▶ _Exercise brief_: When a line of the records contains "universally", copy it.

Saved entries
────────────────────────────────────────

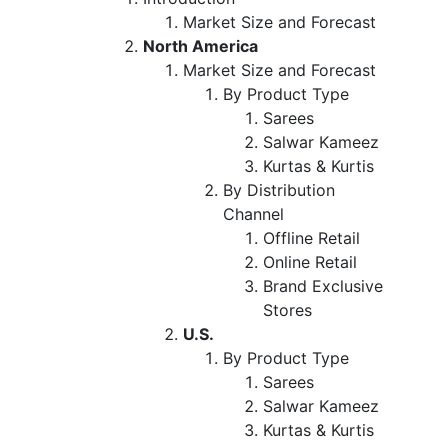
Market Size and Forecast
North America
Market Size and Forecast
By Product Type
Sarees
Salwar Kameez
Kurtas & Kurtis
By Distribution
Channel
Offline Retail
Online Retail
Brand Exclusive
Stores
U.S.
By Product Type
Sarees
Salwar Kameez
Kurtas & Kurtis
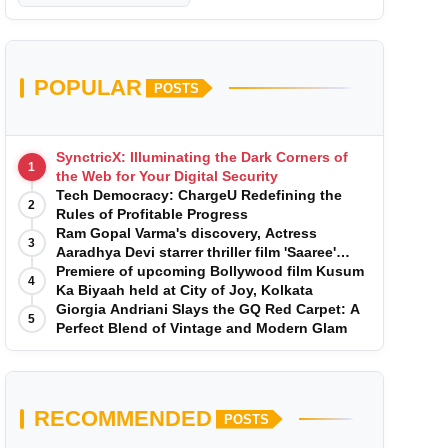
POPULAR
POSTS
SynctricX: Illuminating the Dark Corners of
1
the Web for Your Digital Security
Tech Democracy: ChargеU Redefining the
2
Rules of Profitable Progress
Ram Gopal Varma's discovery, Actress
3
Aaradhya Devi starrer thriller film 'Saaree'
song 'I Want Love' is Out Now
Premiere of upcoming Bollywood film Kusum
4
Ka Biyaah held at City of Joy, Kolkata
Giorgia Andriani Slays the GQ Red Carpet: A
5
Perfect Blend of Vintage and Modern Glam
RECOMMENDED
POSTS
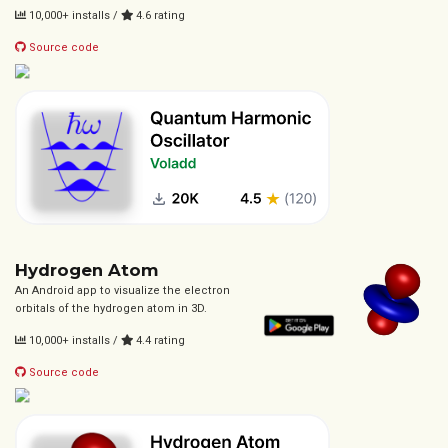
10,000+ installs /
4.6 rating
Source code
Hydrogen Atom
An Android app to visualize the electron
orbitals of the hydrogen atom in 3D.
10,000+ installs /
4.4 rating
Source code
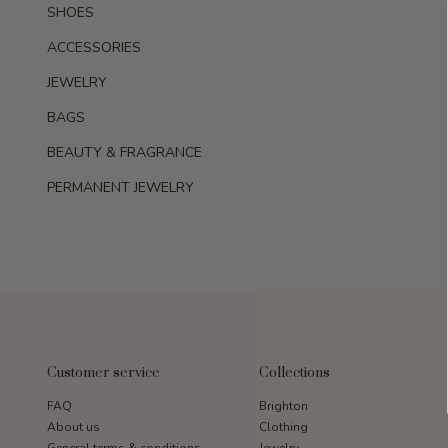
SHOES
ACCESSORIES
JEWELRY
BAGS
BEAUTY & FRAGRANCE
PERMANENT JEWELRY
Customer service
Collections
FAQ
Brighton
About us
Clothing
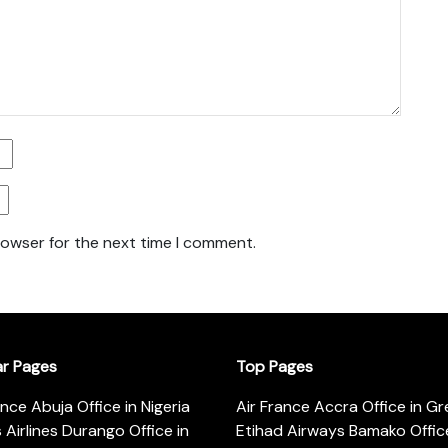
rowser for the next time I comment.
ar Pages
Top Pages
ance Abuja Office in Nigeria
Air France Accra Office in G
s Airlines Durango Office in
Etihad Airways Bamako Office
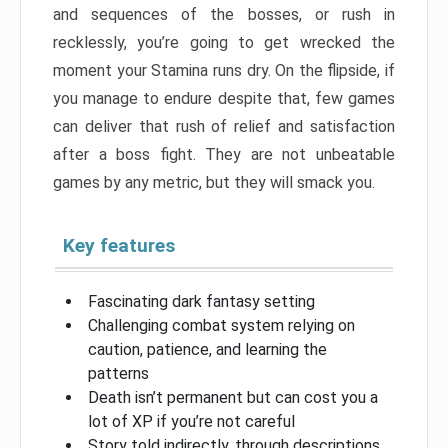
and sequences of the bosses, or rush in
recklessly, you’re going to get wrecked the
moment your Stamina runs dry. On the flipside, if
you manage to endure despite that, few games
can deliver that rush of relief and satisfaction
after a boss fight. They are not unbeatable
games by any metric, but they will smack you.
Key features
Fascinating dark fantasy setting
Challenging combat system relying on
caution, patience, and learning the
patterns
Death isn’t permanent but can cost you a
lot of XP if you’re not careful
Story told indirectly, through descriptions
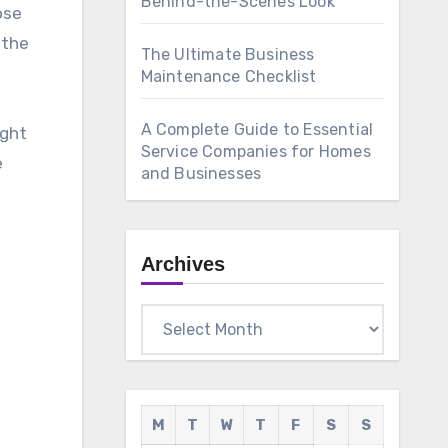
Behind-the-Scenes Look
ose
 the
The Ultimate Business
Maintenance Checklist
A Complete Guide to Essential
ight
Service Companies for Homes
e
and Businesses
Archives
Archives
M
T
W
T
F
S
S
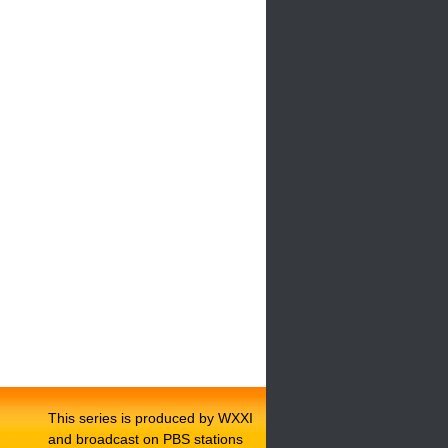
This series is produced by WXXI
and broadcast on PBS stations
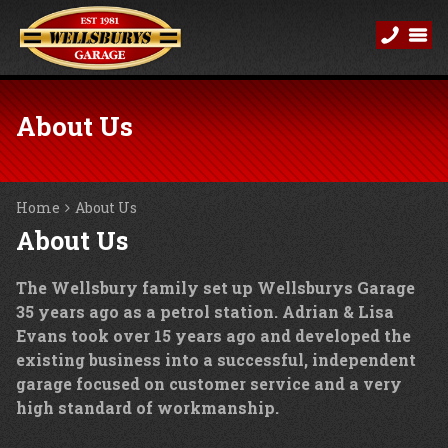
About Us
Home
About Us
About Us
The Wellsbury family set up Wellsburys Garage
35 years ago as a petrol station. Adrian & Lisa
Evans took over 15 years ago and developed the
existing business into a successful, independent
garage focused on customer service and a very
high standard of workmanship.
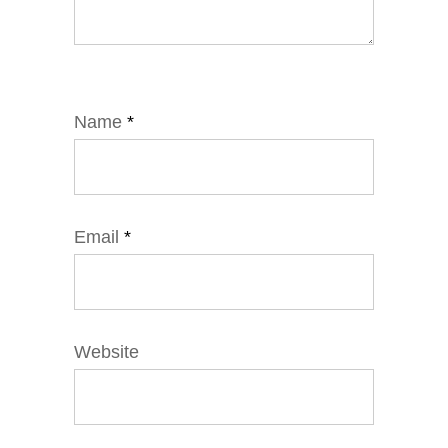
Name
*
Email
*
Website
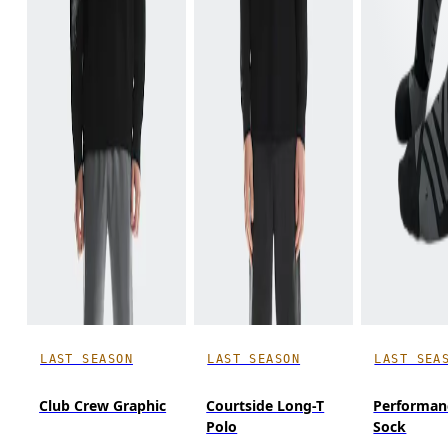
LAST SEASON
LAST SEASON
LAST SEA
Club Crew Graphic
Courtside Long-T
Performan
Polo
Sock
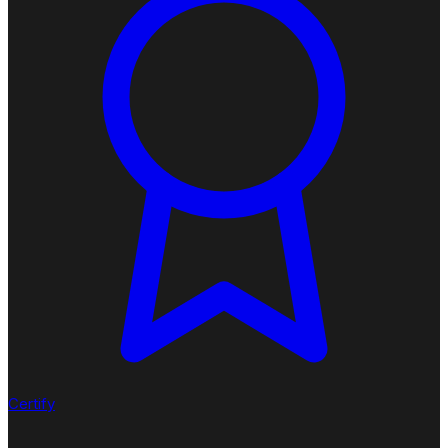
Certify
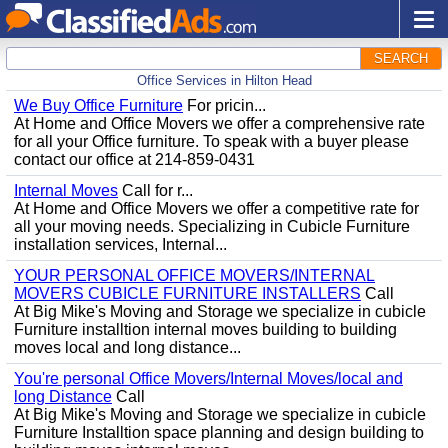
SEARCH
Office Services in Hilton Head
We Buy Office Furniture
For pricin...
At Home and Office Movers we offer a comprehensive rate
for all your Office furniture. To speak with a buyer please
contact our office at 214-859-0431
Internal Moves
Call for r...
At Home and Office Movers we offer a competitive rate for
all your moving needs. Specializing in Cubicle Furniture
installation services, Internal...
YOUR PERSONAL OFFICE MOVERS/INTERNAL
MOVERS CUBICLE FURNITURE INSTALLERS
Call
At Big Mike's Moving and Storage we specialize in cubicle
Furniture installtion internal moves building to building
moves local and long distance...
You're personal Office Movers/Internal Moves/local and
long Distance
Call
At Big Mike's Moving and Storage we specialize in cubicle
Furniture Installtion space planning and design building to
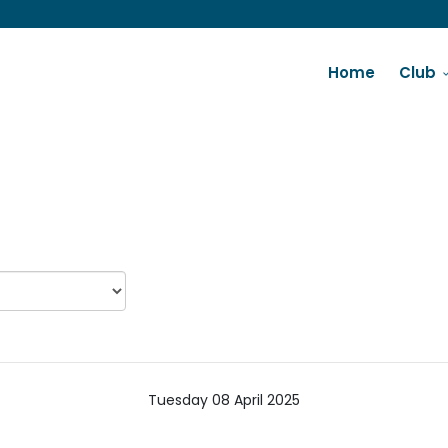
Home
Club
Tuesday 08 April 2025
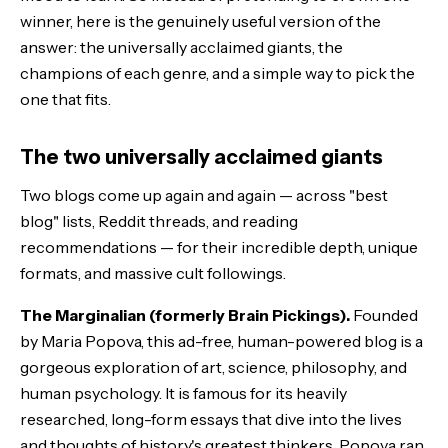
winner, here is the genuinely useful version of the
answer: the universally acclaimed giants, the
champions of each genre, and a simple way to pick the
one that fits.
The two universally acclaimed giants
Two blogs come up again and again — across "best
blog" lists, Reddit threads, and reading
recommendations — for their incredible depth, unique
formats, and massive cult followings.
The Marginalian (formerly Brain Pickings).
Founded
by Maria Popova, this ad-free, human-powered blog is a
gorgeous exploration of art, science, philosophy, and
human psychology. It is famous for its heavily
researched, long-form essays that dive into the lives
and thoughts of history's greatest thinkers. Popova ran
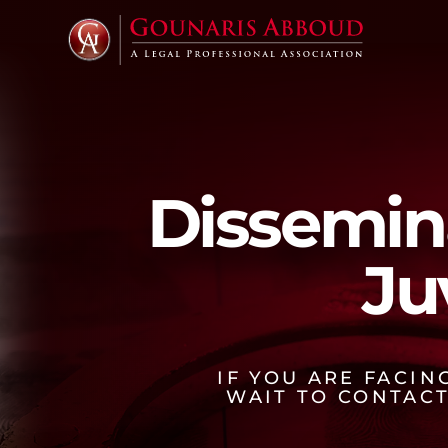
Dissemin
Ju
IF YOU ARE FACI
WAIT TO CONTAC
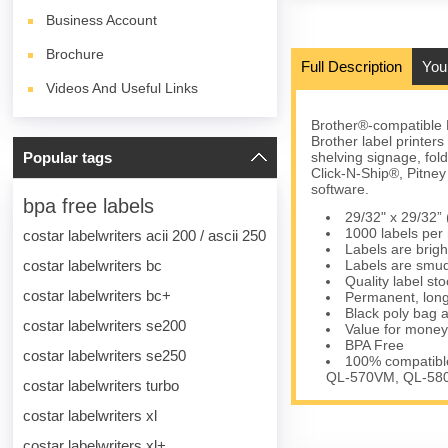
Business Account
Brochure
Full Description
You
Videos And Useful Links
Brother®-compatible 
Brother label printer
Popular tags
shelving signage, fol
Click-N-Ship®, Pitn
software.
bpa free labels
29/32" x 29/32
1000 labels per r
costar labelwriters acii 200 / ascii 250
Labels are brigh
costar labelwriters bc
Labels are smud
Quality label s
costar labelwriters bc+
Permanent, long
Black poly bag a
costar labelwriters se200
Value for money
BPA Free
costar labelwriters se250
100% compatible
QL-570VM, QL-580
costar labelwriters turbo
costar labelwriters xl
costar labelwriters xl+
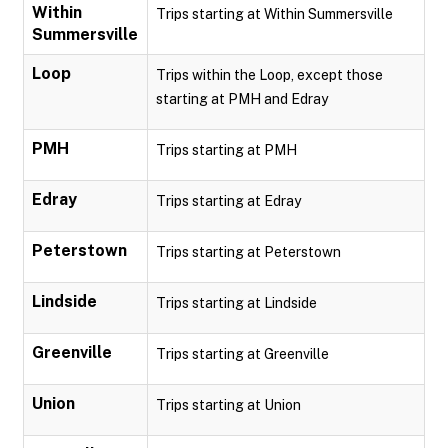
Within
Trips starting at Within Summersville
Summersville
Loop
Trips within the Loop, except those
starting at PMH and Edray
PMH
Trips starting at PMH
Edray
Trips starting at Edray
Peterstown
Trips starting at Peterstown
Lindside
Trips starting at Lindside
Greenville
Trips starting at Greenville
Union
Trips starting at Union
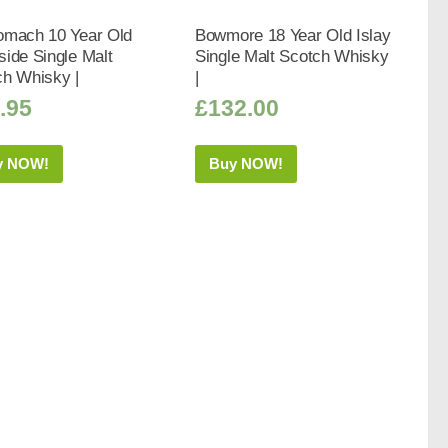
omach 10 Year Old
Bowmore 18 Year Old Islay
ide Single Malt
Single Malt Scotch Whisky
ch Whisky |
|
.95
£
132.00
y NOW!
Buy NOW!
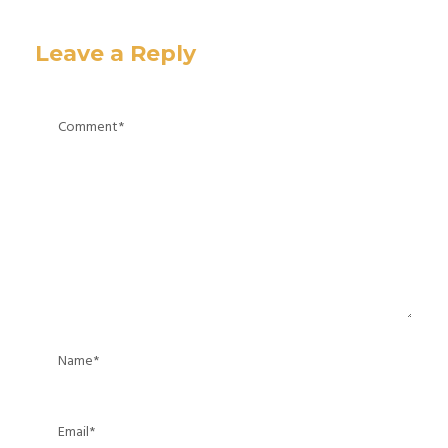
Leave a Reply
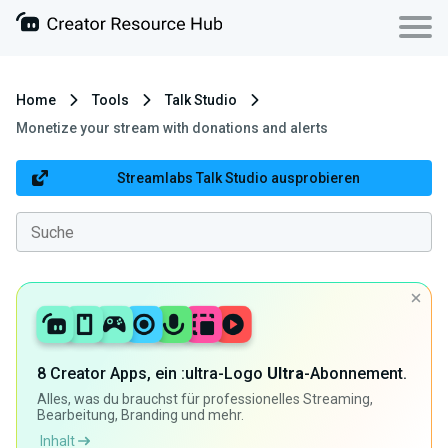
Home
Tools
Talk Studio
Monetize your stream with donations and alerts
Streamlabs Talk Studio ausprobieren
8 Creator Apps, ein :ultra-Logo
Ultra
-Abonnement.
Alles, was du brauchst für professionelles Streaming,
Bearbeitung, Branding und mehr.
Inhalt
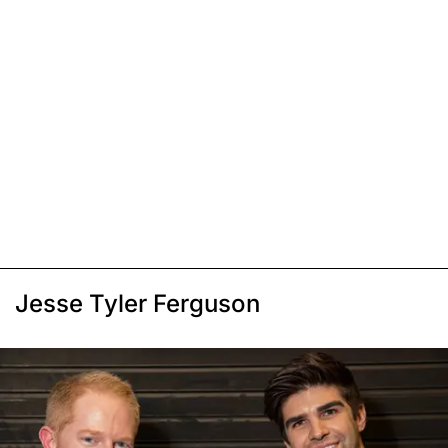
Jesse Tyler Ferguson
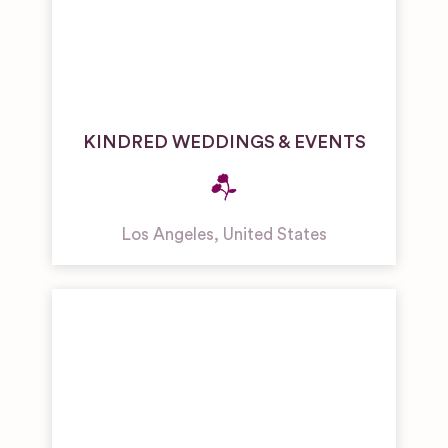
KINDRED WEDDINGS & EVENTS
Los Angeles
,
United States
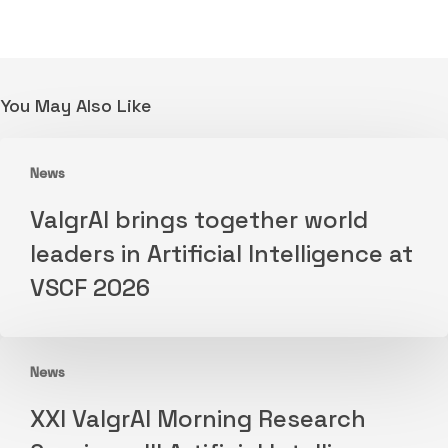
You May Also Like
News
ValgrAI
ValgrAI brings together world
brings
leaders in Artificial Intelligence at
together
VSCF 2026
world
leaders
in
News
Artificial
XXI
Intelligence
XXI ValgrAI Morning Research
ValgrAI
at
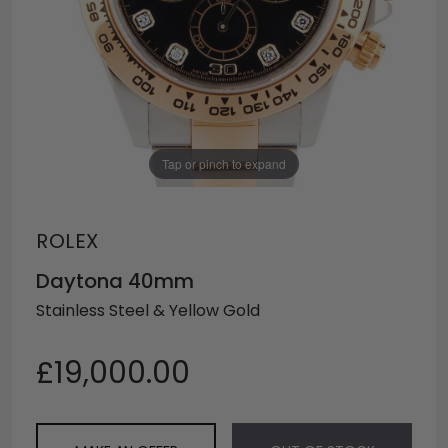
Tap or pinch to expand
ROLEX
Daytona 40mm
Stainless Steel & Yellow Gold
£19,000.00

────────────────────────────────────────

▶ _Response to the task_:
answer: the universally acclaimed giants, the
The two universally acclaimed giants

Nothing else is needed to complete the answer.